Not usual programming, but I just found a pleasant little bit of writing I did in draft form on another blog years ago, and I thought it should see the light of (Sun)day. Makes me miss writing in my truer voice.


Sunday morning. First coffees. He gets lattes now too.

He rubs her back and kisses her.

They dress to walk to the museums. Second coffees.

And then walking – following strange streets with low housing – built in 1873 the door says. Through Battersea and across strangely desolate train tracks.

They decide to cut through the park. They stumble upon a sparsely attended fair in one of the meadows just as it starts to rain. The rain picks up and he grabs her hand and pulls her under a tree.

‘You wait here,’ he says, holding her shoulders like she’s a child or a fragile thing.

He leaves and returns with a bottle of water. He lets her drink first and then has his fill. The rain is falling even harder now – it pelts through the protective branches. They seek further shelter under the bumper car canopy. The flashing lights are incongruous and depressing in the weather – and only two drivers elect to patronise the ride – what’s the point in that, she wonders? He unzips his jacket and gathers her up inside. He’s so tall and warm and loving and she rests her cheek on his woollen jumper chest.

Water collects in a dirty puddle close to their feet and the grimy ‘attractions’ of the fair are none the cleaner for the shower.

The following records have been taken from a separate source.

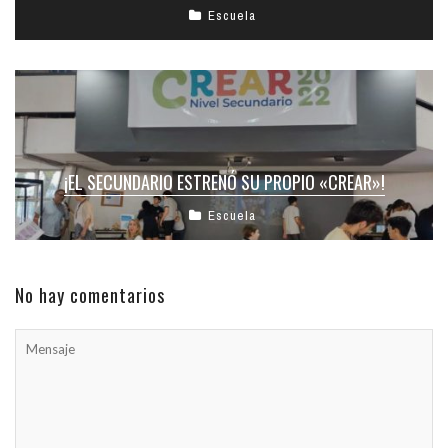
Escuela
¡EL SECUNDARIO ESTRENÓ SU PROPIO «CREAR»!
Escuela
No hay comentarios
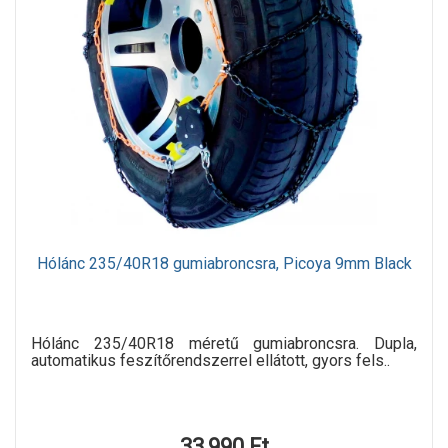
Hólánc 235/40R18 gumiabroncsra, Picoya 9mm Black
Hólánc 235/40R18 méretű gumiabroncsra. Dupla,
automatikus feszítőrendszerrel ellátott, gyors fels..
33,990 Ft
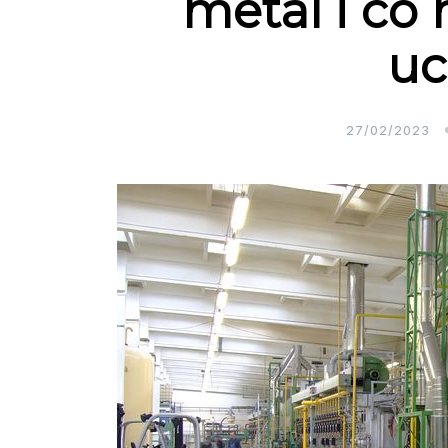
metal i co
uc
27/02/2023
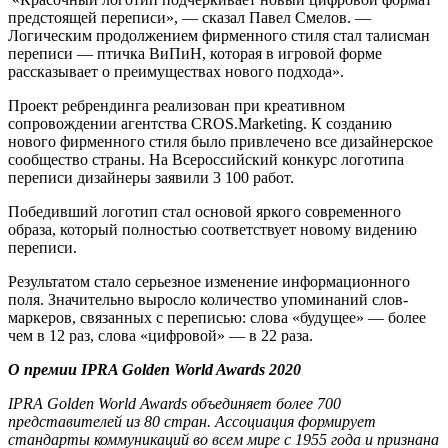
предстоящей переписи», — сказал Павел Смелов. —
Логическим продолжением фирменного стиля стал талисман
переписи — птичка ВиПиН, которая в игровой форме
рассказывает о преимуществах нового подхода».
Проект ребрендинга реализован при креативном
сопровождении агентства CROS.Marketing. К созданию
нового фирменного стиля было привлечено все дизайнерское
сообщество страны. На Всероссийский конкурс логотипа
переписи дизайнеры заявили 3 100 работ.
Победивший логотип стал основой яркого современного
образа, который полностью соответствует новому видению
переписи.
Результатом стало серьезное изменение информационного
поля. Значительно выросло количество упоминаний слов-
маркеров, связанных с переписью: слова «будущее» — более
чем в 12 раз, слова «цифровой» — в 22 раза.
О
премии
IPRA Golden World Awards 2020
IPRA Golden World Awards объединяет более 700
представителей из 80 стран. Ассоциация формирует
стандарты коммуникаций во всем мире с 1955 года и признана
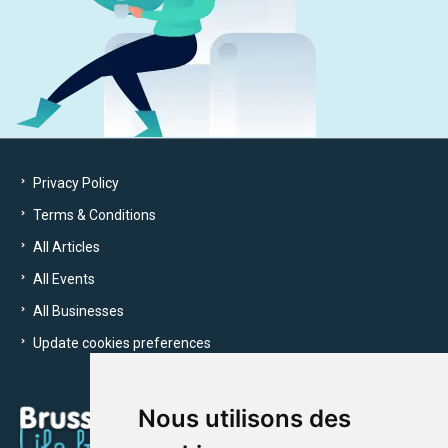
Privacy Policy
Terms & Conditions
All Articles
All Events
All Businesses
Update cookies preferences
Nous utilisons des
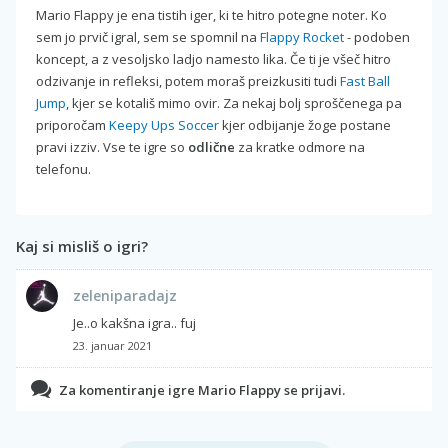
Mario Flappy je ena tistih iger, ki te hitro potegne noter. Ko
sem jo prvič igral, sem se spomnil na
Flappy Rocket
- podoben
koncept, a z vesoljsko ladjo namesto lika. Če ti je všeč hitro
odzivanje in refleksi, potem moraš preizkusiti tudi
Fast Ball
Jump
, kjer se kotališ mimo ovir. Za nekaj bolj sproščenega pa
priporočam
Keepy Ups Soccer
kjer odbijanje žoge postane
pravi izziv. Vse te igre so
odlične
za kratke odmore na
telefonu.
Kaj si misliš o igri?
zeleniparadajz
Je..o kakšna igra.. fuj
23. januar 2021
Za komentiranje igre Mario Flappy se prijavi.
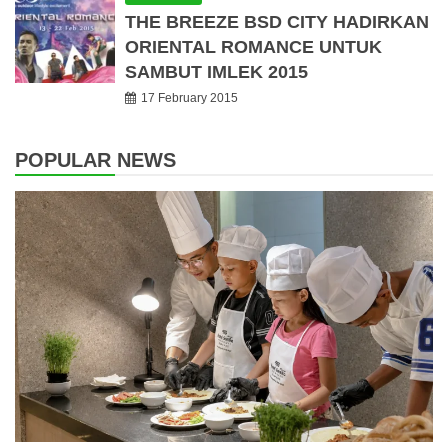
THE BREEZE BSD CITY HADIRKAN
ORIENTAL ROMANCE UNTUK
SAMBUT IMLEK 2015
17 February 2015
POPULAR NEWS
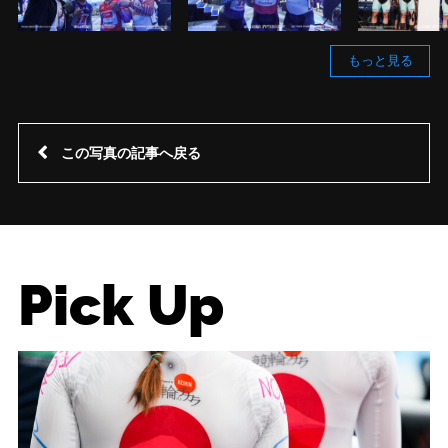
もっと見る
この写真の記事へ戻る
Pick Up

The rain lets up a little and they move on. Out of the park and across the River Thames. It is low tide. He recalls the scene in Orlando where the river is frozen and the Elizabethans build shops on the ice. She thinks of another scene in Orlando, the dark cloud passing over the nineteenth century, and wonders to imagine that Virginia probably crossed that very bridge.

Entering Chelsea, they pass the grand white houses with their black iron gates. On one of these houses, a blue plaque – so he tells her of the explorer who lived there. He always tells things very well; quotes and names never escape him. Where things begin, words, infinitely interest him.

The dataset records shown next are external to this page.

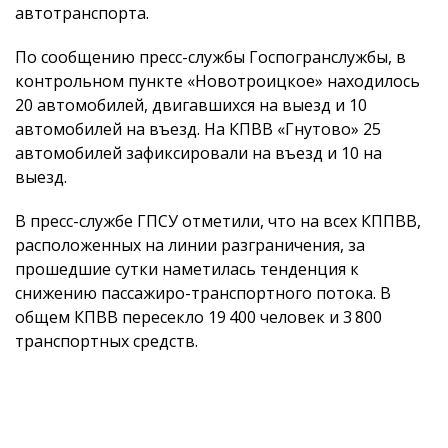
автотранспорта.
По сообщению пресс-службы Госпогранслужбы, в
контрольном пункте «Новотроицкое» находилось
20 автомобилей, двигавшихся на выезд и 10
автомобилей на въезд. На КПВВ «Гнутово» 25
автомобилей зафиксировали на въезд и 10 на
выезд.
В пресс-службе ГПСУ отметили, что на всех КППВВ,
расположенных на линии разграничения, за
прошедшие сутки наметилась тенденция к
снижению пассажиро-транспортного потока. В
общем КПВВ пересекло 19 400 человек и 3 800
транспортных средств.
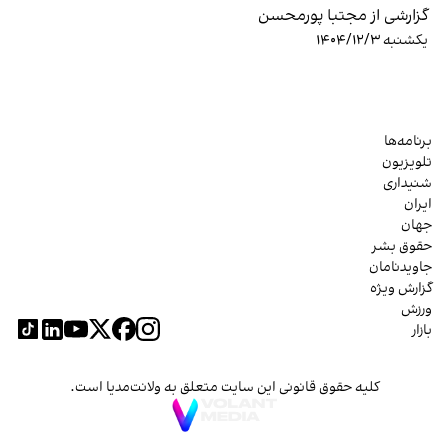
گزارشی از مجتبا پورمحسن
یکشنبه ۱۴۰۴/۱۲/۳
برنامه‌ها
تلویزیون
شنیداری
ایران
جهان
حقوق بشر
جاویدنامان
گزارش ویژه
ورزش
بازار
کلیه حقوق قانونی این سایت متعلق به ولانت‌مدیا است.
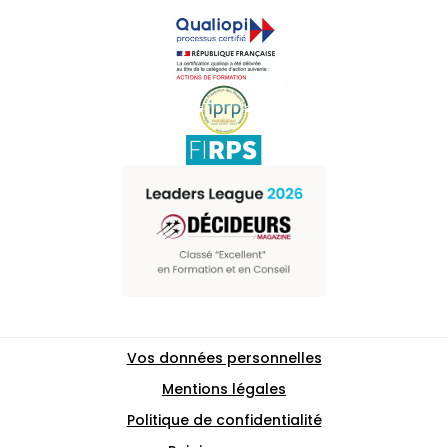
Vos données personnelles
Mentions légales
Politique de confidentialité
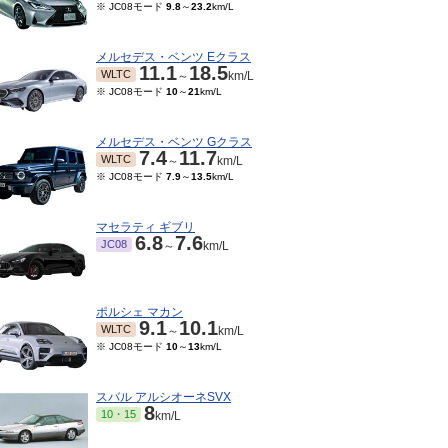
※ JC08モード
9.8
～
23.2
km/L
メルセデス・ベンツ Eクラス
11.1
18.5
WLTC
～
km/L
※ JC08モード
10
～
21
km/L
メルセデス・ベンツ Gクラス
7.4
11.7
WLTC
～
km/L
※ JC08モード
7.9
～
13.5
km/L
マセラティ ギブリ
6.8
7.6
JC08
～
km/L
ポルシェ マカン
9.1
10.1
WLTC
～
km/L
※ JC08モード
10
～
13
km/L
スバル アルシオーネSVX
8
10・15
km/L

It starts to rain again and they pass through the Chelsea flower market.

Up up and a little further to South Kensington. There, she picks up a sarnie and they find a bench. The rain has stopped. He spreads his jacket along the bench so that she will keep dry. He watches her eat her sandwich, sometimes kissing the back of her neck, sometimes brushing mayonnaise off her chin. He finds seeds in her suprasternal notch from the cherry tomatoes she sliced the night before. He’s attentive, in love.

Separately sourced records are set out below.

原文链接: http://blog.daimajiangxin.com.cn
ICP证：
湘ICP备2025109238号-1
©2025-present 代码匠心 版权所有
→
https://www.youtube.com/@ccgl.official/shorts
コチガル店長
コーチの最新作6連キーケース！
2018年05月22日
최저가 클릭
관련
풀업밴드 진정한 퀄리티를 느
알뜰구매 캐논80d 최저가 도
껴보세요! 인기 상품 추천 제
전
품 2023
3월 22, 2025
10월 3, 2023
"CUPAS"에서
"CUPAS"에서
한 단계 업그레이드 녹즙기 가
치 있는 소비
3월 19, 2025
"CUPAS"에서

The sun is out now and somehow the sky is clear and blue.

He gets her another coffee.

They climb the steps to the V&A and he agrees to look at the ‘Wedding Dresses’ exhibit with her. In the upper level, they get separated, as they usually do in museums. It is always an isolated yet shared experience. She looks through a glass case and he is there on the other side watching her. He waves.

They sit in the courtyard and watch the children paddling in the shallow water.

It is Sunday afternoon.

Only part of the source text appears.